• **WORK INSTRUCTION**
Keep the images out while you set down the data exactly.

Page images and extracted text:
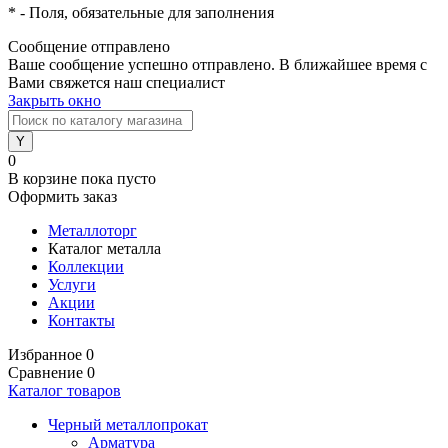
*
- Поля, обязательные для заполнения
Сообщение отправлено
Ваше сообщение успешно отправлено. В ближайшее время с
Вами свяжется наш специалист
Закрыть окно
0
В корзине
пока пусто
Оформить заказ
Металлоторг
Каталог металла
Коллекции
Услуги
Акции
Контакты
Избранное
0
Сравнение
0
Каталог товаров
Черный металлопрокат
Арматура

• **ANSWER FOR THIS EXERCISE**
*
- Поля, обязательные для заполнения
Сообщение отправлено
Ваше сообщение успешно отправлено. В ближайшее время с
Вами свяжется наш специалист
Закрыть окно
0
В корзине
пока пусто
Оформить заказ
Металлоторг
Каталог металла
Коллекции
Услуги
Акции
Контакты
Избранное
0
Сравнение
0
Каталог товаров
Черный металлопрокат
Арматура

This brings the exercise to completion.